Competing endogenous RNAs in microRNA regulation
As described in the previous section, a single mRNA can contain binding sites for multiple miRNAs. Similarly, a single miRNA can target multiple mRNAs. However, a set of non-coding transcripts that possess miRNA response elements (MREs) similar to target mRNA, bind to the miRNAs and prevent them from acting on target mRNA.108 These non-coding transcripts control the amount of miRNA available for target mRNA, thereby indirectly modulating the target protein expression. RNA transcripts that share a binding site for the same miRNA and regulates each other’s expression by competing for that miRNA are called competing RNAs or ceRNAs. These ceRNAs are present in various forms such as long coding RNAs, circular RNAs, pseudogenes or they could also be protein-coding mRNAs.10 CeRNAs provides an additional layer of complexity to the miRNA mediated gene regulation. Experimental studies indicate that they have major implications in diseases like cancer.109–111 For example, PTENP1 is a pseudogene for PTEN and they share similar MREs in the 3’UTR region. PTENP1 captures miRNAs targeting PTEN and helps in its function as a tumor suppressor. PTENP1 is found to be deleted in various cancers and overexpression of PTENP1 resulted in increased PTEN expression and induced growth inhibition by sequestering the miRNAs.111–113 Several non-coding transcripts that regulate PTEN are found to be expressed in a correlated manner in colon cancer cells, where PTEN expression or copy number is altered.112
Philip et al114 created artificial miRNA sponges with multiple binding sites for miR-20a and found that the addition of miR-20a sponges significantly alters the miR-20a target gene expression.114 Studies also suggest that miRNA activity does not depend on its levels, but the relative abundance of target sites can appreciably influence its activity.9,115–117 However, the ceRNA hypothesis remains controversial because miRNA target sites are usually present in abundance, and alteration in the level of one target mRNA might not considerably affect other miRNA target’s expression level.115,116 Boson et al117quantified the concentration of endogenous target and miRNAs using biochemical techniques such as mRNA-seq, small RNA- ]seq, and iCLIP in mouse cell lines to calculate miRNA: target ratio.

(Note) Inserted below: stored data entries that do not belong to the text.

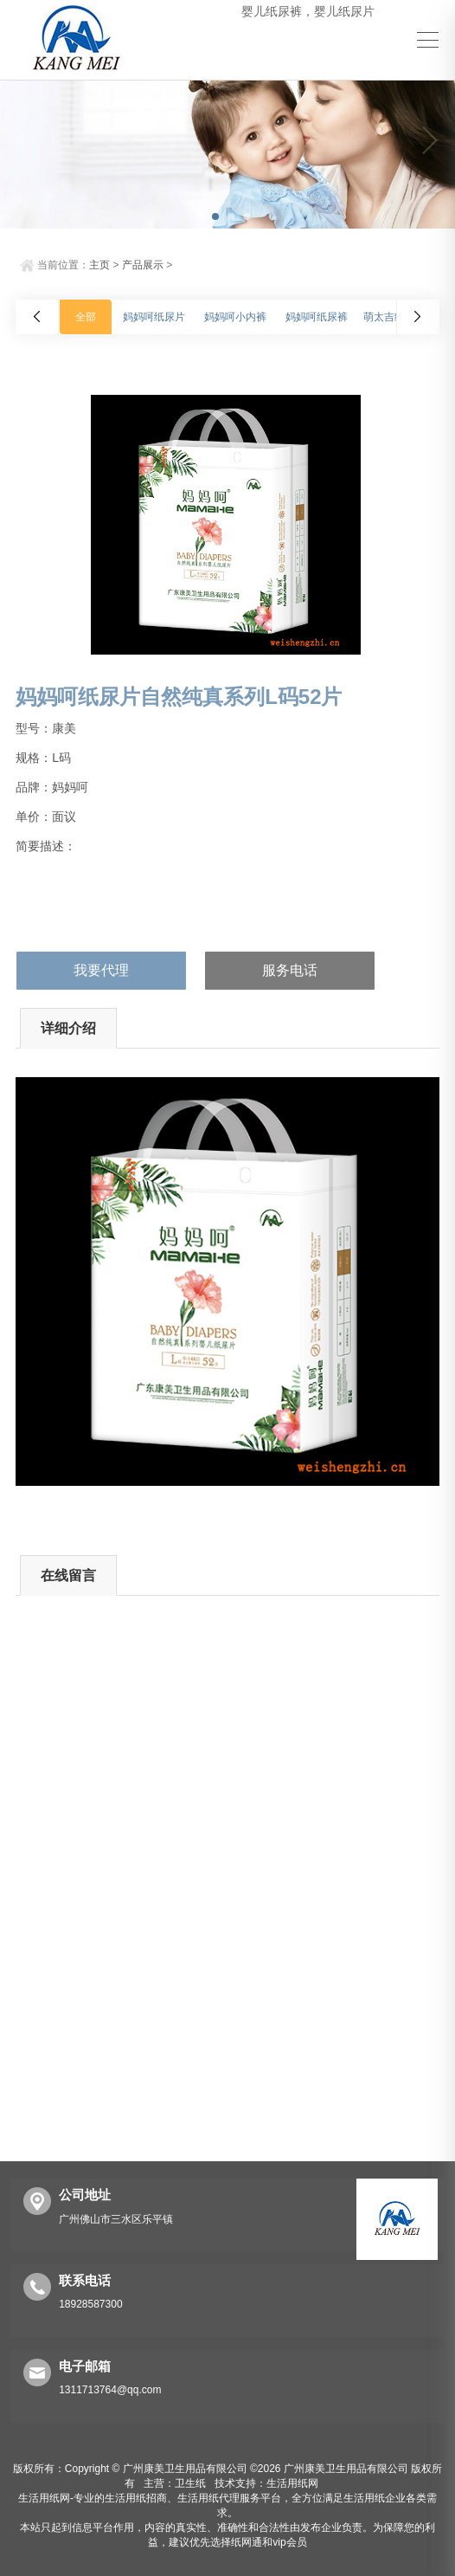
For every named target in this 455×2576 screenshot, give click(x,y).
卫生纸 (190, 2483)
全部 (85, 317)
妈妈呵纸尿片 (154, 317)
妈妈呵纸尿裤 (316, 317)
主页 (99, 265)
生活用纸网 (292, 2483)
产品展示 (142, 265)
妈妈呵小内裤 (235, 317)
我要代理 (101, 970)
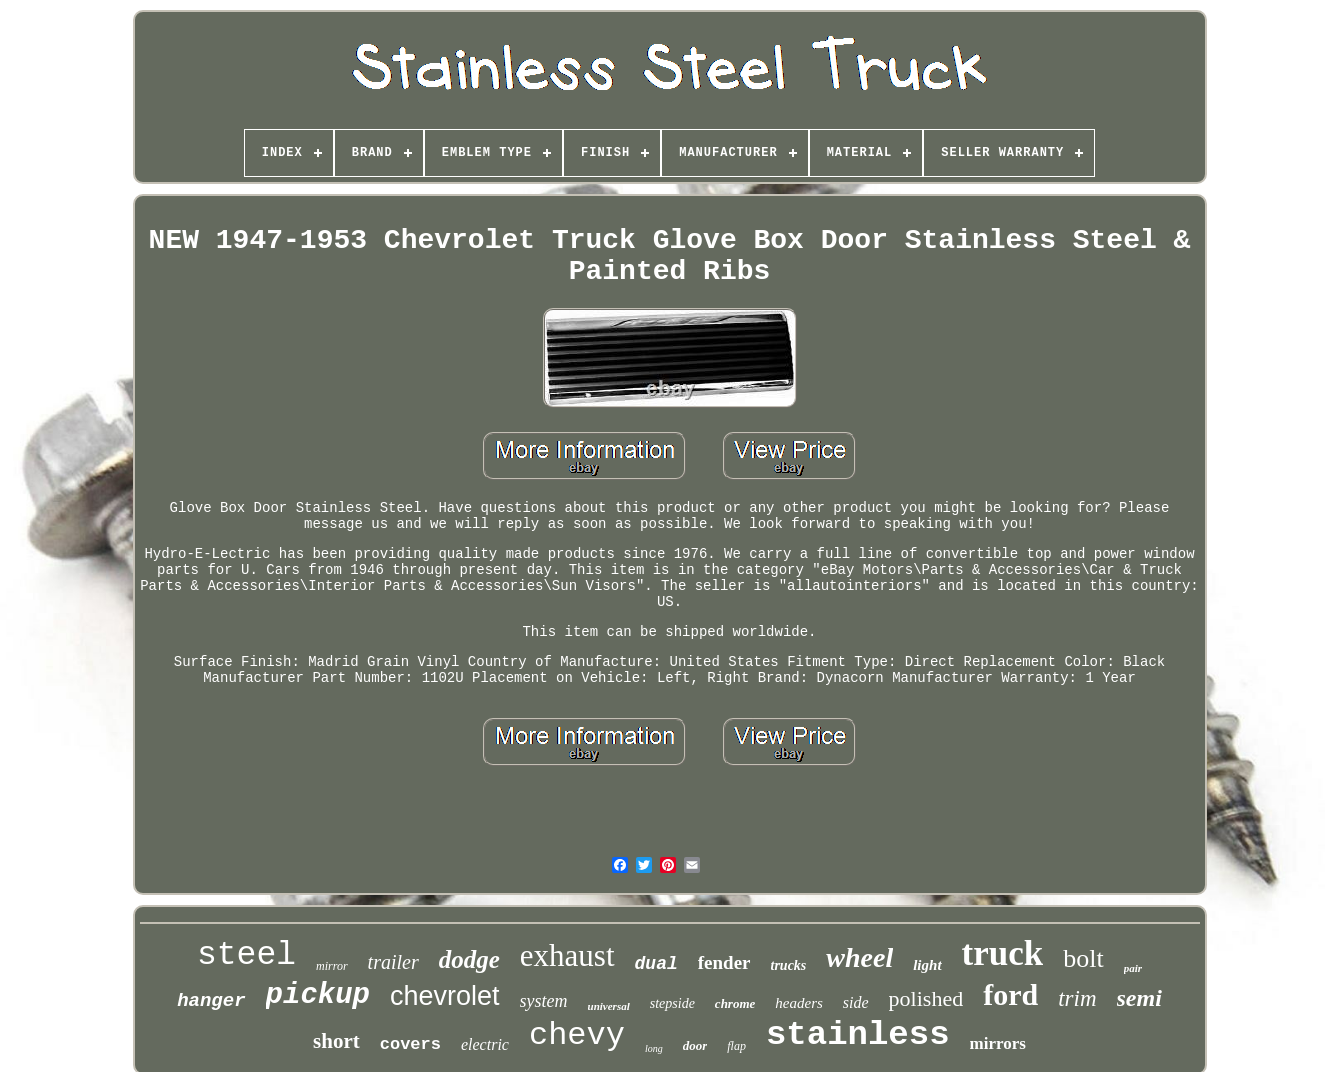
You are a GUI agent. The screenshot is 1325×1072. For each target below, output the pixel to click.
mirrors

They essentially investigated how modulating the ratio using ceRNAs of varying affinity affects miRNA binding.117 They have shown that ceRNAs with high affinity than the target can derepress the miRNA targets only for miRNA families with low miRNA: target ratio. If the miRNA: target ratio is high or the ceRNA affinity is low, then there is no noteworthy effect of ceRNA regulation on the target. They proposed a simple target competition model with hierarchical affinity for targets, which predicts that miRNA: target ratio determines the susceptibility to ceRNA competition at identical level of high affinity ceRNA overexpression.117 However, this aspect of miRNA regulation has to be investigated in a much-detailed manner using theoretical or computational modeling.